Stored records

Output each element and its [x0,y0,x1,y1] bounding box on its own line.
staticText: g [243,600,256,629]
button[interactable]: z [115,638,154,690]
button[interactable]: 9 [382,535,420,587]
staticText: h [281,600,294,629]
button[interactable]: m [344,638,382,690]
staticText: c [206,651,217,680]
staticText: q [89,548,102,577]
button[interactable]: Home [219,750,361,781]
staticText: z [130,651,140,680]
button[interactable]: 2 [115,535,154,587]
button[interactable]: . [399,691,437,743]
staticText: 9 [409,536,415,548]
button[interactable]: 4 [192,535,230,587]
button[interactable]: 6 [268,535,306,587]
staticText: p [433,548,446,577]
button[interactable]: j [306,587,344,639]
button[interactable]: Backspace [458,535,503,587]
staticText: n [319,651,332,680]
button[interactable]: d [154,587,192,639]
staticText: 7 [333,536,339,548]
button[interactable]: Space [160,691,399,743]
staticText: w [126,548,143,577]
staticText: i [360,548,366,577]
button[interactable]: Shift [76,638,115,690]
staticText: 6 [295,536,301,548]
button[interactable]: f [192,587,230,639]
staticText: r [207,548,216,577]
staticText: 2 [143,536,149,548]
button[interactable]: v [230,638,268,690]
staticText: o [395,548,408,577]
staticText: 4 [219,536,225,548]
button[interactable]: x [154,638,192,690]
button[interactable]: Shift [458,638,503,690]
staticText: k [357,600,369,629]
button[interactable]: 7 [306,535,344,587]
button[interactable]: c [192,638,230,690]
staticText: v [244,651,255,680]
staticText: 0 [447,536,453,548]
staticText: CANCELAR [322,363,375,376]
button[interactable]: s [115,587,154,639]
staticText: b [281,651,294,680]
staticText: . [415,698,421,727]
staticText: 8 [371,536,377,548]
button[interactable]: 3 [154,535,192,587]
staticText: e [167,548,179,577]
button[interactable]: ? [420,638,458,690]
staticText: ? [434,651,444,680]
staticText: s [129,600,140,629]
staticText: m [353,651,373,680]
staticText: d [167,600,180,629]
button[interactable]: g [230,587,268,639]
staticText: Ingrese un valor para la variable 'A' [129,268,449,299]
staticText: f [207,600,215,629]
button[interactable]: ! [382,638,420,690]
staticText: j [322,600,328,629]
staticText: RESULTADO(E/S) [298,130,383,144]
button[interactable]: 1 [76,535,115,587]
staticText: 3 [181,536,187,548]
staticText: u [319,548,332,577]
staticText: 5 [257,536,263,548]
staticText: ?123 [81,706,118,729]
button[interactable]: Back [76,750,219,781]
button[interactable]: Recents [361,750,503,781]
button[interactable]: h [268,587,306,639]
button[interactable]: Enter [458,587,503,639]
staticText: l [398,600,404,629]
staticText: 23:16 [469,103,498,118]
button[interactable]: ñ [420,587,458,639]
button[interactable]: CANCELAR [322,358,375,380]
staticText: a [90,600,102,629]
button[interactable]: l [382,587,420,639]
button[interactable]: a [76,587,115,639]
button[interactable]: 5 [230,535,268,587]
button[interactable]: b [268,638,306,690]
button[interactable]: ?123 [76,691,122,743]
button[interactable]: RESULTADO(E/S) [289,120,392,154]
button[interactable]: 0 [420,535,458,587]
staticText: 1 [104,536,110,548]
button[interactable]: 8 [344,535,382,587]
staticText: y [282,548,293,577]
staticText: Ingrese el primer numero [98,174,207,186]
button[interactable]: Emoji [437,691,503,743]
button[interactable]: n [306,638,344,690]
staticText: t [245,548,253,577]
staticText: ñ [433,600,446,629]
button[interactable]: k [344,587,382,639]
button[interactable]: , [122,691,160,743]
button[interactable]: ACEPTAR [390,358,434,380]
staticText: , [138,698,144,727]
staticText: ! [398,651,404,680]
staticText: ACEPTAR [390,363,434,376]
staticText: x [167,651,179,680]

* Exercise brief *
Answer with nothing but the count of lines in the entries that hold the word "Shift".

* Task output *
2